We have an article on Choosing the Transmitted Power.

New Sensoro IoT Alpha Range

Sensoro have added some new IoT related devices to their existing range of beacons. The new Alpha range consists of a Space Node-4AA beacon, a Base Station and new Commander software:

sensoroiot

The Space Node-4AA talks to the Base Station via a long range (5Km) low power WAN. Each Base station can support thousands of Space Node-4AA nodes:

sensoroalphabasestation

The nodes have temperature, humidity, accelerometer and ambient light sensors and work as iBeacon/eddystone beacons with a range of up to 80m:

node-4aa

The commander software provides for sensing, monitoring and remote device management:

sensorocommander

We will stock the Alpha range in due course.

Why Doesn’t the Web Bluetooth Configuration Page Work?

The Physical Web project has a web page where they invite you to use a web page to configure your Eddystone beacon. Unfortunately, it doesn’t work for most beacons. The reason is because it assumes your beacon conforms to the new Eddystone Configuration GATT Service that became available in April 2016. Most beacon firmware pre-dates this so isn’t compatible.

A few manufacturers have added support for the new GATT Service. For example, Sensoro that we stock, can be irrevocably turned into what Sensoro call Standard Eddystone GATT that turns the beacon into a generic Eddystone beacon with no Sensoro (or iBeacon) facilities. Even when we did that, the Web Bluetooth Configuration Page wouldn’t recognise the beacon so we suspect the page doesn’t fully work yet.

In the meantime, if you want to configure a beacon having the Eddystone Configuration GATT Service, the best way is to use the Nordic nRF Connect app that does a great job of recognising and describing and configuring the Eddystone Configuration GATT Services.
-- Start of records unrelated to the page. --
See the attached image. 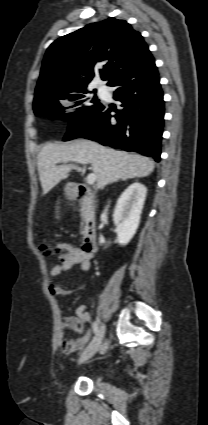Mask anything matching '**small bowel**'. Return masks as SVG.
Returning <instances> with one entry per match:
<instances>
[{"label":"small bowel","mask_w":208,"mask_h":425,"mask_svg":"<svg viewBox=\"0 0 208 425\" xmlns=\"http://www.w3.org/2000/svg\"><path fill=\"white\" fill-rule=\"evenodd\" d=\"M56 248L64 253L60 256L59 263L55 265L50 273L52 279H56L61 273L70 271L75 265H79L82 271L91 268L92 255L69 243H58ZM49 292L54 296H66L72 293L71 290L55 283L49 285ZM91 316L84 305L76 309V315L64 317L62 328L64 330L76 331L80 336L76 339L62 340L61 349L65 354H72L82 350L91 338L90 331H84V325L90 322Z\"/></svg>","instance_id":"obj_1"}]
</instances>
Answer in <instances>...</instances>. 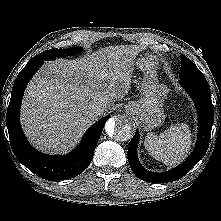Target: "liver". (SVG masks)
<instances>
[{
	"label": "liver",
	"mask_w": 221,
	"mask_h": 221,
	"mask_svg": "<svg viewBox=\"0 0 221 221\" xmlns=\"http://www.w3.org/2000/svg\"><path fill=\"white\" fill-rule=\"evenodd\" d=\"M137 45L101 48L79 60L47 62L29 83L21 123L29 142L42 152L64 154L103 113L129 91ZM101 106L95 116L92 109Z\"/></svg>",
	"instance_id": "1"
}]
</instances>
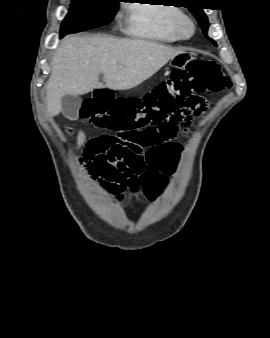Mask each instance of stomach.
<instances>
[{
    "mask_svg": "<svg viewBox=\"0 0 270 338\" xmlns=\"http://www.w3.org/2000/svg\"><path fill=\"white\" fill-rule=\"evenodd\" d=\"M191 59H193V57L190 53L182 52L171 59L170 66L175 69H183Z\"/></svg>",
    "mask_w": 270,
    "mask_h": 338,
    "instance_id": "0dacf381",
    "label": "stomach"
}]
</instances>
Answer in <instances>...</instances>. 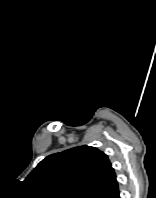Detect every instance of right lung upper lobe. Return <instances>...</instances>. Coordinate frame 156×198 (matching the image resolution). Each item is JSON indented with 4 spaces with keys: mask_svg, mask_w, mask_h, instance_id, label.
<instances>
[{
    "mask_svg": "<svg viewBox=\"0 0 156 198\" xmlns=\"http://www.w3.org/2000/svg\"><path fill=\"white\" fill-rule=\"evenodd\" d=\"M44 198H117L119 187L105 153L80 146L46 157L25 180Z\"/></svg>",
    "mask_w": 156,
    "mask_h": 198,
    "instance_id": "cb5924a9",
    "label": "right lung upper lobe"
}]
</instances>
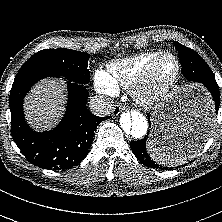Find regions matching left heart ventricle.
Returning a JSON list of instances; mask_svg holds the SVG:
<instances>
[{
    "mask_svg": "<svg viewBox=\"0 0 222 222\" xmlns=\"http://www.w3.org/2000/svg\"><path fill=\"white\" fill-rule=\"evenodd\" d=\"M176 70V63L175 61L170 58L166 57L163 58L156 66L154 73H153V83L154 85L158 86L166 81H168Z\"/></svg>",
    "mask_w": 222,
    "mask_h": 222,
    "instance_id": "obj_1",
    "label": "left heart ventricle"
}]
</instances>
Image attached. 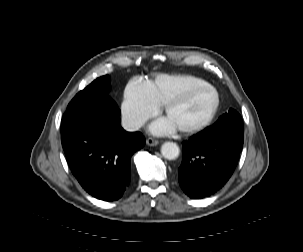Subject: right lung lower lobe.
Segmentation results:
<instances>
[{
  "label": "right lung lower lobe",
  "mask_w": 303,
  "mask_h": 252,
  "mask_svg": "<svg viewBox=\"0 0 303 252\" xmlns=\"http://www.w3.org/2000/svg\"><path fill=\"white\" fill-rule=\"evenodd\" d=\"M61 141L78 182L104 201L122 196L130 183L131 156L145 145L140 132H126L120 126V110L106 98L66 111Z\"/></svg>",
  "instance_id": "obj_1"
}]
</instances>
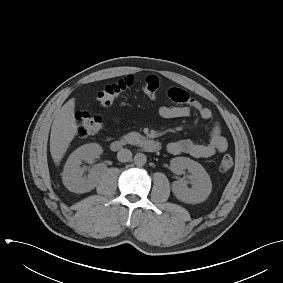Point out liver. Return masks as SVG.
I'll list each match as a JSON object with an SVG mask.
<instances>
[{"mask_svg":"<svg viewBox=\"0 0 283 283\" xmlns=\"http://www.w3.org/2000/svg\"><path fill=\"white\" fill-rule=\"evenodd\" d=\"M74 108L75 99L72 98L54 113L50 135V152L56 165L60 164L78 131Z\"/></svg>","mask_w":283,"mask_h":283,"instance_id":"obj_1","label":"liver"}]
</instances>
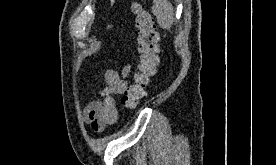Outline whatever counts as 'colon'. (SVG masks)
<instances>
[{"mask_svg":"<svg viewBox=\"0 0 276 165\" xmlns=\"http://www.w3.org/2000/svg\"><path fill=\"white\" fill-rule=\"evenodd\" d=\"M138 43V65L133 82L122 97V105L135 108L145 95L150 78L155 74L159 62V34L150 12L141 4L132 6Z\"/></svg>","mask_w":276,"mask_h":165,"instance_id":"colon-1","label":"colon"}]
</instances>
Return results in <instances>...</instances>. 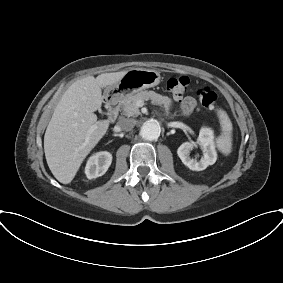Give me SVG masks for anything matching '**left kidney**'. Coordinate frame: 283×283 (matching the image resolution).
Segmentation results:
<instances>
[{
  "label": "left kidney",
  "instance_id": "left-kidney-1",
  "mask_svg": "<svg viewBox=\"0 0 283 283\" xmlns=\"http://www.w3.org/2000/svg\"><path fill=\"white\" fill-rule=\"evenodd\" d=\"M213 131L210 128H201L197 142H185L177 150V154L183 164L193 171H202L216 162L217 152L214 145ZM197 144L203 150L200 161L190 158V151Z\"/></svg>",
  "mask_w": 283,
  "mask_h": 283
}]
</instances>
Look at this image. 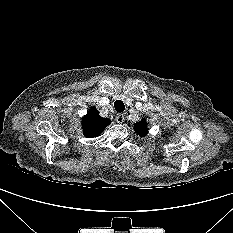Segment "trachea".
<instances>
[{
    "mask_svg": "<svg viewBox=\"0 0 233 233\" xmlns=\"http://www.w3.org/2000/svg\"><path fill=\"white\" fill-rule=\"evenodd\" d=\"M114 107H115V110L117 112H123L125 109V105H124L123 101H121V100L115 101Z\"/></svg>",
    "mask_w": 233,
    "mask_h": 233,
    "instance_id": "obj_1",
    "label": "trachea"
}]
</instances>
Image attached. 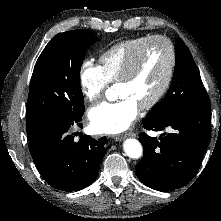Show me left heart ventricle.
<instances>
[{
  "instance_id": "left-heart-ventricle-1",
  "label": "left heart ventricle",
  "mask_w": 221,
  "mask_h": 221,
  "mask_svg": "<svg viewBox=\"0 0 221 221\" xmlns=\"http://www.w3.org/2000/svg\"><path fill=\"white\" fill-rule=\"evenodd\" d=\"M170 55L162 41L150 44L143 53L134 77L117 85L120 97H130L139 107L148 102L162 86L169 68Z\"/></svg>"
}]
</instances>
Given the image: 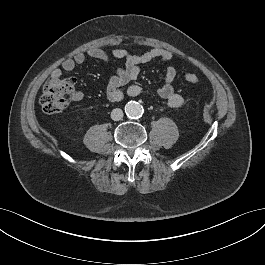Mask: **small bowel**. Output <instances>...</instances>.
I'll use <instances>...</instances> for the list:
<instances>
[{
	"label": "small bowel",
	"mask_w": 265,
	"mask_h": 265,
	"mask_svg": "<svg viewBox=\"0 0 265 265\" xmlns=\"http://www.w3.org/2000/svg\"><path fill=\"white\" fill-rule=\"evenodd\" d=\"M95 58L102 61H110L112 59L123 60V65L118 68L116 75L111 77L106 89V96L110 102H119L124 98L125 92L123 86L138 78L141 66L153 60L169 62L173 55L169 50L155 48L140 55H132L124 49L113 48L110 51H105L100 48H90L85 53L78 52L73 57L66 58L62 61L60 68H55L51 72V76H61L62 72H70L77 65L83 64L86 57ZM176 69L169 65L164 72V80L158 87L157 93L165 103L172 108L182 106L184 99L174 89L173 82L176 78ZM142 93V88L138 85H131L127 89V94L130 96H138ZM82 93L76 92L74 100L82 99Z\"/></svg>",
	"instance_id": "obj_1"
}]
</instances>
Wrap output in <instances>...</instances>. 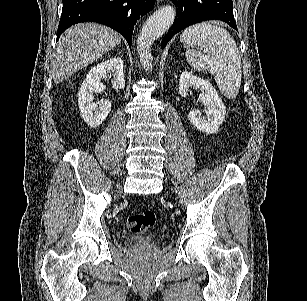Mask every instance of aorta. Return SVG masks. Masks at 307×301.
I'll use <instances>...</instances> for the list:
<instances>
[{
	"label": "aorta",
	"instance_id": "aorta-1",
	"mask_svg": "<svg viewBox=\"0 0 307 301\" xmlns=\"http://www.w3.org/2000/svg\"><path fill=\"white\" fill-rule=\"evenodd\" d=\"M176 10L171 4H165L158 10H155L145 24H143L137 38V50L144 70H152V54L151 44L162 36L166 30H169L171 24L174 22Z\"/></svg>",
	"mask_w": 307,
	"mask_h": 301
}]
</instances>
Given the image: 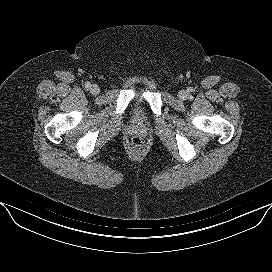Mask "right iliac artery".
<instances>
[{
	"mask_svg": "<svg viewBox=\"0 0 272 272\" xmlns=\"http://www.w3.org/2000/svg\"><path fill=\"white\" fill-rule=\"evenodd\" d=\"M91 86V84L89 82L85 83V88H89Z\"/></svg>",
	"mask_w": 272,
	"mask_h": 272,
	"instance_id": "right-iliac-artery-1",
	"label": "right iliac artery"
}]
</instances>
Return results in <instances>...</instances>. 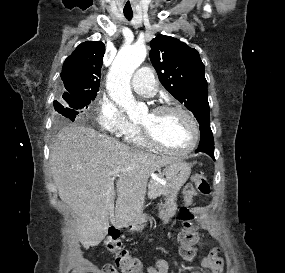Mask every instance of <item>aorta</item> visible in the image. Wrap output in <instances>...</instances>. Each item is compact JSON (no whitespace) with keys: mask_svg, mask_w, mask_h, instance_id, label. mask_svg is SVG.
Segmentation results:
<instances>
[{"mask_svg":"<svg viewBox=\"0 0 285 273\" xmlns=\"http://www.w3.org/2000/svg\"><path fill=\"white\" fill-rule=\"evenodd\" d=\"M146 55L147 49L144 44L136 43L122 47L107 75L106 87L111 99L130 118H137L147 110L145 104L134 100L130 90L131 77L145 60Z\"/></svg>","mask_w":285,"mask_h":273,"instance_id":"aorta-1","label":"aorta"}]
</instances>
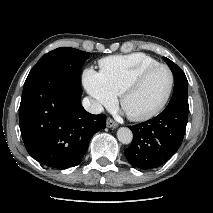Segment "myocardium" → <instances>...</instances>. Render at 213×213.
<instances>
[{
    "instance_id": "f54148a6",
    "label": "myocardium",
    "mask_w": 213,
    "mask_h": 213,
    "mask_svg": "<svg viewBox=\"0 0 213 213\" xmlns=\"http://www.w3.org/2000/svg\"><path fill=\"white\" fill-rule=\"evenodd\" d=\"M165 69L168 74H169V85L167 88V91L164 95V97L161 99V101L152 109L142 113V114H137V115H133V114H128L127 116L133 120V121H145L148 120L152 117H154L156 114H158L163 108L164 106L167 104L171 93L173 91V87H174V74L172 72V70L170 69V67H168L165 64H156L150 67H147L143 70H141L137 75H135L121 90V92L119 93V103L121 105V107L123 108V103L126 99V97L134 90L136 89L139 84L143 81V79L152 71L156 70V69Z\"/></svg>"
}]
</instances>
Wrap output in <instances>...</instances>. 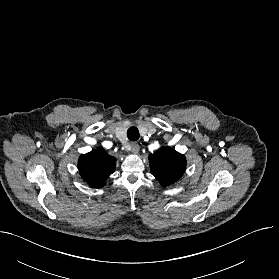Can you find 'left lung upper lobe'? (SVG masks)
I'll list each match as a JSON object with an SVG mask.
<instances>
[{
    "instance_id": "1",
    "label": "left lung upper lobe",
    "mask_w": 279,
    "mask_h": 279,
    "mask_svg": "<svg viewBox=\"0 0 279 279\" xmlns=\"http://www.w3.org/2000/svg\"><path fill=\"white\" fill-rule=\"evenodd\" d=\"M151 174L163 185L176 182L184 173L186 159L174 149L161 148L149 155Z\"/></svg>"
}]
</instances>
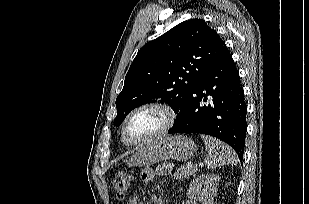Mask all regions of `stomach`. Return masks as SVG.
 Listing matches in <instances>:
<instances>
[{"label":"stomach","instance_id":"stomach-1","mask_svg":"<svg viewBox=\"0 0 309 204\" xmlns=\"http://www.w3.org/2000/svg\"><path fill=\"white\" fill-rule=\"evenodd\" d=\"M197 151L194 141L184 135L170 136L151 141L141 147L128 161L129 166H146L163 160L186 161Z\"/></svg>","mask_w":309,"mask_h":204}]
</instances>
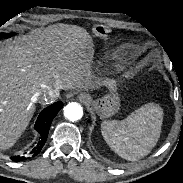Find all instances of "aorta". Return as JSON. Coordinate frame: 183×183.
I'll list each match as a JSON object with an SVG mask.
<instances>
[{
	"mask_svg": "<svg viewBox=\"0 0 183 183\" xmlns=\"http://www.w3.org/2000/svg\"><path fill=\"white\" fill-rule=\"evenodd\" d=\"M64 115L70 121H76L82 118L83 109L80 104L72 102L64 108Z\"/></svg>",
	"mask_w": 183,
	"mask_h": 183,
	"instance_id": "762f6f07",
	"label": "aorta"
}]
</instances>
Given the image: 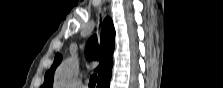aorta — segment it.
Returning a JSON list of instances; mask_svg holds the SVG:
<instances>
[{
  "mask_svg": "<svg viewBox=\"0 0 223 88\" xmlns=\"http://www.w3.org/2000/svg\"><path fill=\"white\" fill-rule=\"evenodd\" d=\"M76 77V64L73 59L65 60L55 75L57 88H71Z\"/></svg>",
  "mask_w": 223,
  "mask_h": 88,
  "instance_id": "aorta-1",
  "label": "aorta"
}]
</instances>
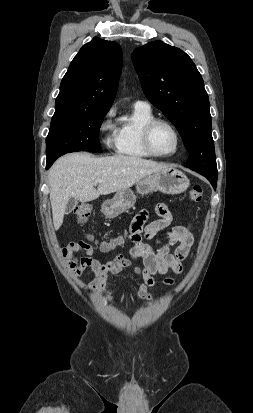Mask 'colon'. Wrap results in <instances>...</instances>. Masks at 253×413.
Listing matches in <instances>:
<instances>
[{
    "label": "colon",
    "mask_w": 253,
    "mask_h": 413,
    "mask_svg": "<svg viewBox=\"0 0 253 413\" xmlns=\"http://www.w3.org/2000/svg\"><path fill=\"white\" fill-rule=\"evenodd\" d=\"M202 194H203L202 187L200 185H194L191 187L189 191V198L192 201L197 202L201 200ZM74 213L77 217V221L80 224H85L91 214V205L87 203H83L75 208ZM89 238L93 240L92 236H89ZM123 241H124L123 237H117V238H114L108 241L99 242L98 244H99L100 249L103 252H109L111 250H114L118 246L122 245Z\"/></svg>",
    "instance_id": "5ec220e1"
}]
</instances>
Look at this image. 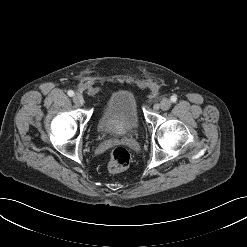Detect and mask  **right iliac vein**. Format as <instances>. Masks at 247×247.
I'll return each instance as SVG.
<instances>
[{
	"label": "right iliac vein",
	"mask_w": 247,
	"mask_h": 247,
	"mask_svg": "<svg viewBox=\"0 0 247 247\" xmlns=\"http://www.w3.org/2000/svg\"><path fill=\"white\" fill-rule=\"evenodd\" d=\"M73 101L75 104H77L79 106H82L84 104L83 96L81 94H78V93L73 96Z\"/></svg>",
	"instance_id": "right-iliac-vein-1"
}]
</instances>
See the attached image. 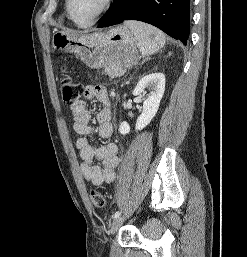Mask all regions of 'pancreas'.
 <instances>
[{
  "instance_id": "1",
  "label": "pancreas",
  "mask_w": 247,
  "mask_h": 257,
  "mask_svg": "<svg viewBox=\"0 0 247 257\" xmlns=\"http://www.w3.org/2000/svg\"><path fill=\"white\" fill-rule=\"evenodd\" d=\"M125 72L126 68L119 63H109L105 67V73L111 78L122 76Z\"/></svg>"
}]
</instances>
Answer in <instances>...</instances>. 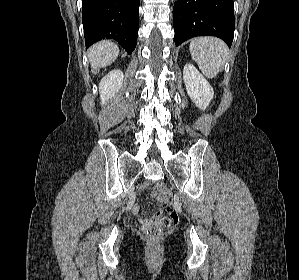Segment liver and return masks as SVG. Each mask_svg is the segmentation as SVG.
Listing matches in <instances>:
<instances>
[{"instance_id":"1","label":"liver","mask_w":299,"mask_h":280,"mask_svg":"<svg viewBox=\"0 0 299 280\" xmlns=\"http://www.w3.org/2000/svg\"><path fill=\"white\" fill-rule=\"evenodd\" d=\"M119 49L111 41H101L88 50V58L93 69H100L110 65L118 56Z\"/></svg>"}]
</instances>
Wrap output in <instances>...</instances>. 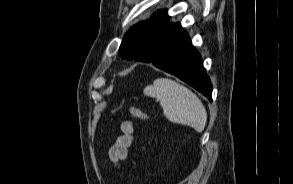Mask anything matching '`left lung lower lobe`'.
Listing matches in <instances>:
<instances>
[{
  "mask_svg": "<svg viewBox=\"0 0 293 184\" xmlns=\"http://www.w3.org/2000/svg\"><path fill=\"white\" fill-rule=\"evenodd\" d=\"M147 50L151 57L143 62H151L159 69L175 75L212 101V84L201 56L179 23L168 22L162 33L151 39Z\"/></svg>",
  "mask_w": 293,
  "mask_h": 184,
  "instance_id": "left-lung-lower-lobe-1",
  "label": "left lung lower lobe"
}]
</instances>
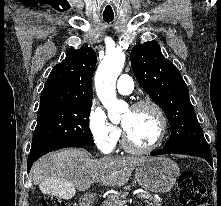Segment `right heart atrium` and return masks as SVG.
I'll list each match as a JSON object with an SVG mask.
<instances>
[{
  "label": "right heart atrium",
  "mask_w": 221,
  "mask_h": 206,
  "mask_svg": "<svg viewBox=\"0 0 221 206\" xmlns=\"http://www.w3.org/2000/svg\"><path fill=\"white\" fill-rule=\"evenodd\" d=\"M88 127L96 146L102 153L109 154L116 148L121 132L109 122L105 112L95 104L89 111Z\"/></svg>",
  "instance_id": "obj_1"
}]
</instances>
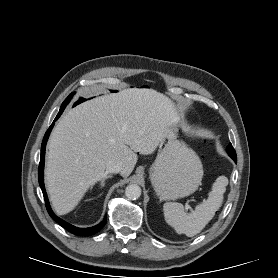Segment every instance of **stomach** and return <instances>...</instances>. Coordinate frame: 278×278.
Returning a JSON list of instances; mask_svg holds the SVG:
<instances>
[{"mask_svg":"<svg viewBox=\"0 0 278 278\" xmlns=\"http://www.w3.org/2000/svg\"><path fill=\"white\" fill-rule=\"evenodd\" d=\"M203 166L199 156L172 130L160 142L150 168L152 186L161 200H176L194 193L201 184Z\"/></svg>","mask_w":278,"mask_h":278,"instance_id":"obj_1","label":"stomach"}]
</instances>
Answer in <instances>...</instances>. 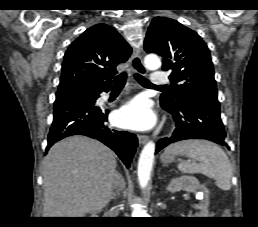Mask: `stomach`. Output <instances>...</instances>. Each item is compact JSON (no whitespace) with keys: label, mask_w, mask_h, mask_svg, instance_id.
<instances>
[{"label":"stomach","mask_w":258,"mask_h":227,"mask_svg":"<svg viewBox=\"0 0 258 227\" xmlns=\"http://www.w3.org/2000/svg\"><path fill=\"white\" fill-rule=\"evenodd\" d=\"M175 157H176L175 154H166V153H164L161 156V161L164 164H168V163H171V162L175 161Z\"/></svg>","instance_id":"1"}]
</instances>
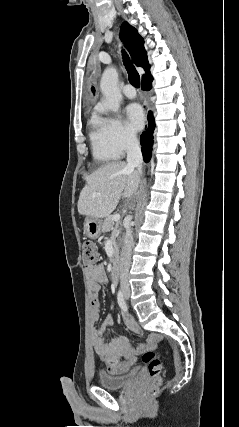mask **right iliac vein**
Segmentation results:
<instances>
[{"instance_id": "obj_1", "label": "right iliac vein", "mask_w": 239, "mask_h": 427, "mask_svg": "<svg viewBox=\"0 0 239 427\" xmlns=\"http://www.w3.org/2000/svg\"><path fill=\"white\" fill-rule=\"evenodd\" d=\"M124 295L127 297L129 295V291H125Z\"/></svg>"}]
</instances>
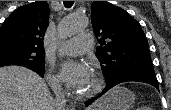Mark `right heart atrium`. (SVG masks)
Returning a JSON list of instances; mask_svg holds the SVG:
<instances>
[{"instance_id": "d8ad5b80", "label": "right heart atrium", "mask_w": 171, "mask_h": 110, "mask_svg": "<svg viewBox=\"0 0 171 110\" xmlns=\"http://www.w3.org/2000/svg\"><path fill=\"white\" fill-rule=\"evenodd\" d=\"M47 81L56 93L62 92V85L59 77L50 69L46 75Z\"/></svg>"}]
</instances>
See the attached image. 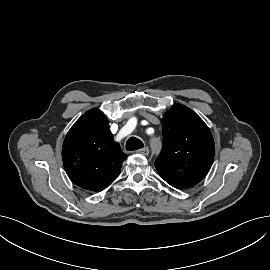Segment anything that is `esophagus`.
I'll list each match as a JSON object with an SVG mask.
<instances>
[{"label": "esophagus", "mask_w": 270, "mask_h": 270, "mask_svg": "<svg viewBox=\"0 0 270 270\" xmlns=\"http://www.w3.org/2000/svg\"><path fill=\"white\" fill-rule=\"evenodd\" d=\"M137 153H140L142 155H148L149 154V148L148 147H144L142 149L137 150Z\"/></svg>", "instance_id": "obj_1"}]
</instances>
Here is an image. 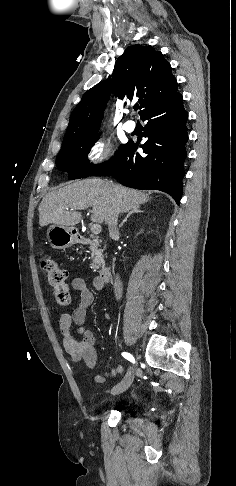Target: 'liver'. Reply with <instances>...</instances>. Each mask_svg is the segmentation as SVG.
I'll return each mask as SVG.
<instances>
[{
  "label": "liver",
  "mask_w": 236,
  "mask_h": 486,
  "mask_svg": "<svg viewBox=\"0 0 236 486\" xmlns=\"http://www.w3.org/2000/svg\"><path fill=\"white\" fill-rule=\"evenodd\" d=\"M150 199L149 193L99 178L76 181L45 195L38 209L39 225L75 226L82 218L76 210L89 206L92 207V222L108 224L115 208L128 212Z\"/></svg>",
  "instance_id": "6515ba94"
}]
</instances>
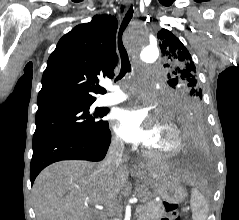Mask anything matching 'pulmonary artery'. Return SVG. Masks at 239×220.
<instances>
[{"mask_svg":"<svg viewBox=\"0 0 239 220\" xmlns=\"http://www.w3.org/2000/svg\"><path fill=\"white\" fill-rule=\"evenodd\" d=\"M108 90L110 92L102 99V103L105 105L117 104L129 98V94L125 93L119 85L109 84Z\"/></svg>","mask_w":239,"mask_h":220,"instance_id":"obj_1","label":"pulmonary artery"}]
</instances>
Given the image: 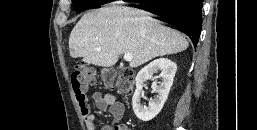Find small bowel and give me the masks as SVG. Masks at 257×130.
<instances>
[{
  "label": "small bowel",
  "mask_w": 257,
  "mask_h": 130,
  "mask_svg": "<svg viewBox=\"0 0 257 130\" xmlns=\"http://www.w3.org/2000/svg\"><path fill=\"white\" fill-rule=\"evenodd\" d=\"M76 99L84 117L87 130H97V120L90 111L87 98L83 101L78 98ZM93 101L99 111L108 112L111 116V122L104 125L101 130H131L127 125L119 124L125 114V105L118 101L114 95L95 92L93 94Z\"/></svg>",
  "instance_id": "small-bowel-1"
}]
</instances>
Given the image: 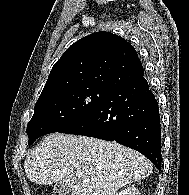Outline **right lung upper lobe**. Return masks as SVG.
Listing matches in <instances>:
<instances>
[{
  "mask_svg": "<svg viewBox=\"0 0 189 195\" xmlns=\"http://www.w3.org/2000/svg\"><path fill=\"white\" fill-rule=\"evenodd\" d=\"M142 75L135 49L124 38L100 31L67 49L54 64L40 96L79 87L112 91Z\"/></svg>",
  "mask_w": 189,
  "mask_h": 195,
  "instance_id": "obj_1",
  "label": "right lung upper lobe"
}]
</instances>
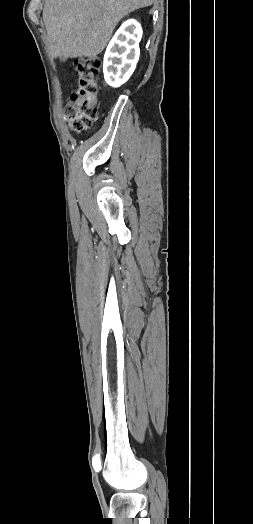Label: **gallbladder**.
Wrapping results in <instances>:
<instances>
[{
  "mask_svg": "<svg viewBox=\"0 0 253 524\" xmlns=\"http://www.w3.org/2000/svg\"><path fill=\"white\" fill-rule=\"evenodd\" d=\"M59 58H60V61H62V62L66 61V57H64V56H60Z\"/></svg>",
  "mask_w": 253,
  "mask_h": 524,
  "instance_id": "obj_1",
  "label": "gallbladder"
}]
</instances>
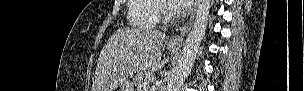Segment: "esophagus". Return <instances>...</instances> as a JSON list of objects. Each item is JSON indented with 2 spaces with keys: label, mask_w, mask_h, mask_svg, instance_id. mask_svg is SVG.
<instances>
[{
  "label": "esophagus",
  "mask_w": 304,
  "mask_h": 91,
  "mask_svg": "<svg viewBox=\"0 0 304 91\" xmlns=\"http://www.w3.org/2000/svg\"><path fill=\"white\" fill-rule=\"evenodd\" d=\"M196 7H197V1L195 3L194 6V11L189 19V21L187 23H185L182 27H180L179 32L175 35H173L169 40V44L173 45V46H181L183 44L184 41V37L186 36V34L189 32V30L192 27L193 21H194V17H195V11H196Z\"/></svg>",
  "instance_id": "1"
}]
</instances>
One Person’s Beacon Hijacking is Another’s Sharing

We posted something on Twitter last week about beacon networks and how one beacon can have multiple apps from multiple companies. Jan Steffl tweeted:

jansteffltwitterbeaconhijacking

One person’s beacon hijacking is another’s sharing. Some beacon manufacturers, for example Sensoro that we stock, provide (optional) hijacking prevention and use this as a unique selling proposition. In contrast to this, Google’s presentations at Google I/O encouraged the sharing of beacons to enable new senarios and possibilities.

However, if you have gone to the expense of rolling out beacons you might not want others piggybacking on them or a competitor also showing notifications in the same places.

It remains to be seen if ‘private’ or ‘public’ beacon networks will predominate.